Authentication in ASP.NET (IIS 6.0)
Authentication is the process of obtaining identification credentials such as name and password from a user and validating those credentials against some authority. If the credentials are valid, the entity that submitted the credentials is considered an authenticated identity. Once an identity has been authenticated, the authorization process determines whether that identity has access to a given resource.
ASP.NET implements authentication through authentication providers, the code modules that contain the code necessary to authenticate the requestor's credentials. ASP.NET supports the authentication providers described in the following table.

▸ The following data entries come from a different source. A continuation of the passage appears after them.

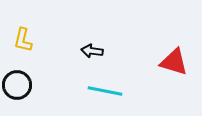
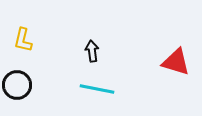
black arrow: rotated 75 degrees clockwise
red triangle: moved 2 px right
cyan line: moved 8 px left, 2 px up
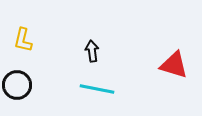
red triangle: moved 2 px left, 3 px down
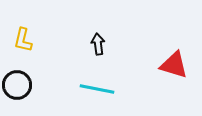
black arrow: moved 6 px right, 7 px up
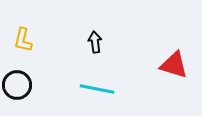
black arrow: moved 3 px left, 2 px up
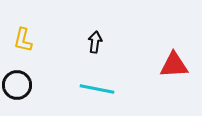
black arrow: rotated 15 degrees clockwise
red triangle: rotated 20 degrees counterclockwise
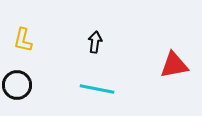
red triangle: rotated 8 degrees counterclockwise
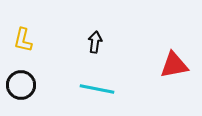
black circle: moved 4 px right
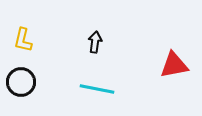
black circle: moved 3 px up
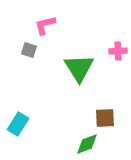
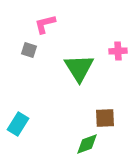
pink L-shape: moved 1 px up
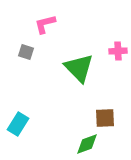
gray square: moved 3 px left, 2 px down
green triangle: rotated 12 degrees counterclockwise
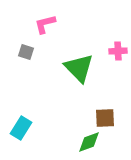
cyan rectangle: moved 3 px right, 4 px down
green diamond: moved 2 px right, 2 px up
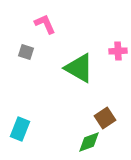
pink L-shape: rotated 80 degrees clockwise
green triangle: rotated 16 degrees counterclockwise
brown square: rotated 30 degrees counterclockwise
cyan rectangle: moved 1 px left, 1 px down; rotated 10 degrees counterclockwise
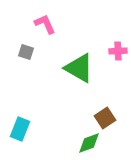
green diamond: moved 1 px down
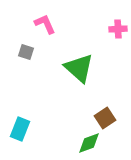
pink cross: moved 22 px up
green triangle: rotated 12 degrees clockwise
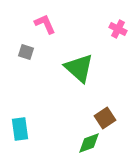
pink cross: rotated 30 degrees clockwise
cyan rectangle: rotated 30 degrees counterclockwise
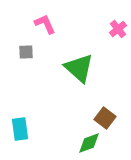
pink cross: rotated 24 degrees clockwise
gray square: rotated 21 degrees counterclockwise
brown square: rotated 20 degrees counterclockwise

Integrated Windows authentication is disabled by default if you install Windows Server 2003 Service Pack 1 (SP1) as part of a slipstream installation of a Windows Server 2003 operating system. If you install Windows Server 2003 SP1 by itself as an upgrade to a Windows Server 2003 operating system, the setting for Integrated Windows authentication is unchanged from its Windows Server 2003 setting. Integrated Windows authentication is enabled by default for Windows Server 2003 operating systems.
To enable an authentication provider for an ASP.NET application, create an entry for the application configuration file as follows.
// Web.config file
<authentication mode= "[Windows|Forms|Passport|None]"/>
The mode is set to one of the authentication modes: Windows, Forms, Passport, or None. The default is Windows. If the mode is None, ASP.NET does not apply any additional authentication to the request - this can be useful when you want to implement a custom authentication scheme, or if you are solely using anonymous authentication and want the highest possible level of performance.
The authentication mode cannot be set at a level below the application root directory. As is the case with other ASP.NET modules, subdirectories in the URL space inherit authentication modules unless explicitly overridden.